I am trying to use a TPU with Google Cloud's Kubernetes engine. My code returns several errors when I try to initialize the TPU, and any other operations only run on the CPU. To run this program, I am transferring a Python file from my Dockerhub workspace to Kubernetes, then executing it on a single v2 preemptible TPU. The TPU uses Tensorflow 2.3, which is the latest supported version for Cloud TPUs to the best of my knowledge. (I get an error saying the version is not yet supported when I try to use Tensorflow 2.4 or 2.5).

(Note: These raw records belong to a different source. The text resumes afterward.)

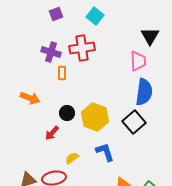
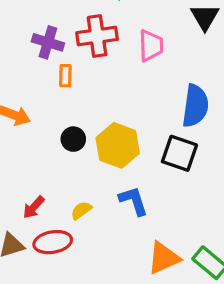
pink trapezoid: (138, 61) -> (151, 46), moved
black square: (134, 122) -> (179, 153), turned -30
red arrow: (52, 133) -> (34, 207), moved

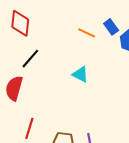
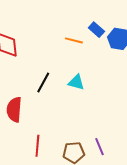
black line: (30, 59) -> (43, 83), moved

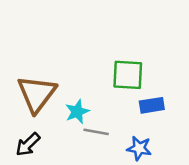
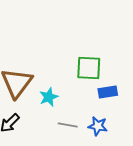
gray line: (96, 132) -> (68, 125), moved

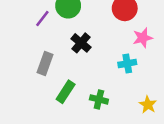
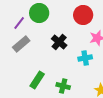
black cross: (81, 43) -> (59, 42), moved
gray rectangle: (45, 63) -> (21, 44), moved, turned 30

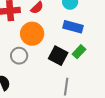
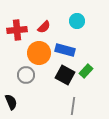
blue rectangle: (73, 27) -> (65, 50), moved

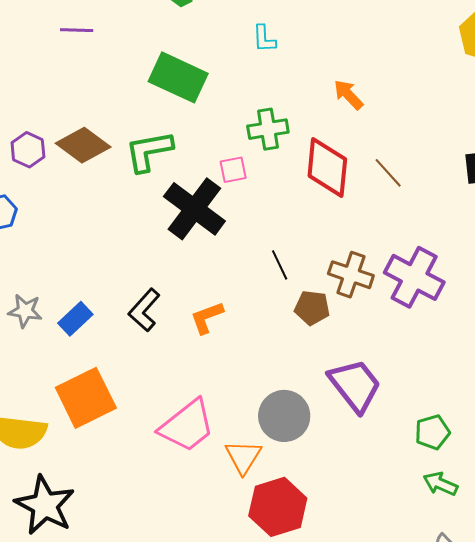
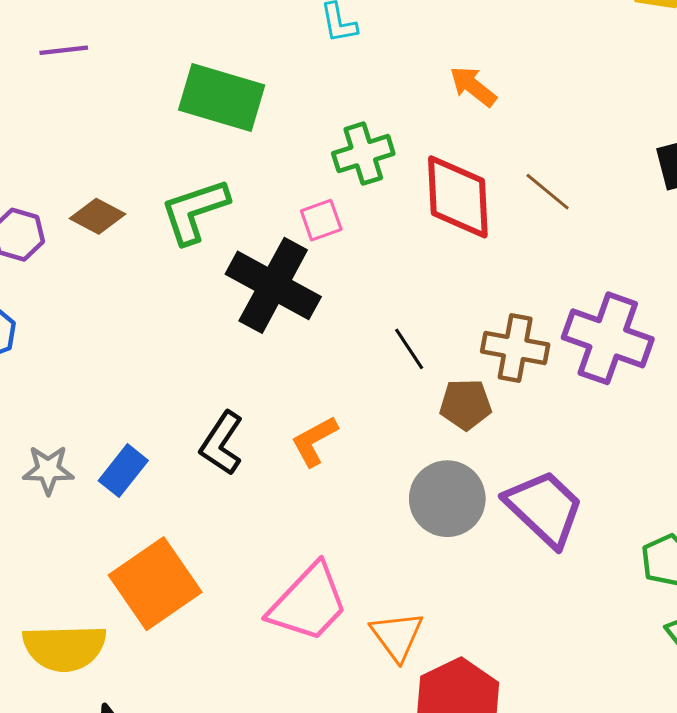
brown diamond: (83, 145) -> (97, 216), size x0.7
gray circle: (284, 416) -> (447, 499), moved

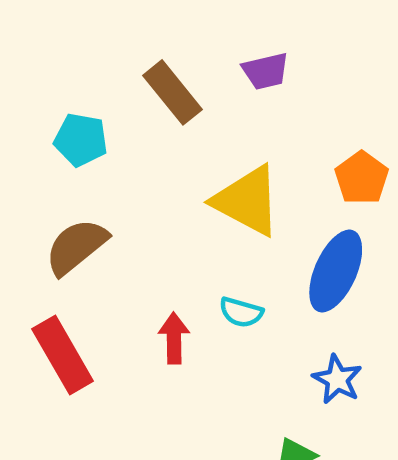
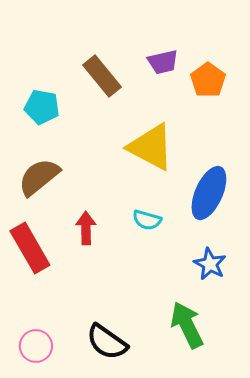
orange pentagon: (362, 178) -> (208, 80), moved
red arrow: (174, 338) -> (86, 228), moved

When I run my code, Google Cloud sees the TPU but fails to connect to it and instead uses the CPU. It returns this error:
tensorflow/stream_executor/platform/default/dso_loader.cc:59] Could not load dynamic library 'libcuda.so.1'; dlerror: libcuda.so.1: cannot open shared object file: No such file or directory
tensorflow/stream_executor/cuda/cuda_driver.cc:312] failed call to cuInit: UNKNOWN ERROR (303)
tensorflow/stream_executor/cuda/cuda_diagnostics.cc:156] kernel driver does not appear to be running on this host (resnet-tpu-fxgz7): /proc/driver/nvidia/version does not exist
tensorflow/core/platform/cpu_feature_guard.cc:142] This TensorFlow binary is optimized with oneAPI Deep Neural Network Library (oneDNN)to use the following CPU instructions in performance-critical operations: AVX2 FMA
To enable them in other operations, rebuild TensorFlow with the appropriate compiler flags.
tensorflow/core/platform/profile_utils/cpu_utils.cc:104] CPU Frequency: 2299995000 Hz
tensorflow/compiler/xla/service/service.cc:168] XLA service 0x561fb2112c20 initialized for platform Host (this does not guarantee that XLA will be used). Devices:
tensorflow/compiler/xla/service/service.cc:176] StreamExecutor device (0): Host, Default Version
tensorflow/core/distributed_runtime/rpc/grpc_channel.cc:301] Initialize GrpcChannelCache for job worker -> {0 -> 10.8.16.2:8470}
tensorflow/core/distributed_runtime/rpc/grpc_channel.cc:301] Initialize GrpcChannelCache for job localhost -> {0 -> localhost:30001}
tensorflow/core/distributed_runtime/rpc/grpc_channel.cc:301] Initialize GrpcChannelCache for job worker -> {0 -> 10.8.16.2:8470}
tensorflow/core/distributed_runtime/rpc/grpc_channel.cc:301] Initialize GrpcChannelCache for job localhost -> {0 -> localhost:30001}
tensorflow/core/distributed_runtime/rpc/grpc_server_lib.cc:405] Started server with target: grpc://localhost:30001
TPU name grpc://10.8.16.2:8470
The errors seem to indicate that tensorflow needs NVIDIA packages installed, but I understood from the Google Cloud TPU documentation that I shouldn't need to use tensorflow-gpu for a TPU. I tried using tensorflow-gpu anyways and received the same error, so I am not sure how to fix this problem. I've tried deleting and recreating my cluster and TPU numerous times, but I can't seem to make any progress. I'm relatively new to Google Cloud, so I may be missing something obvious, but any help would be greatly appreciated.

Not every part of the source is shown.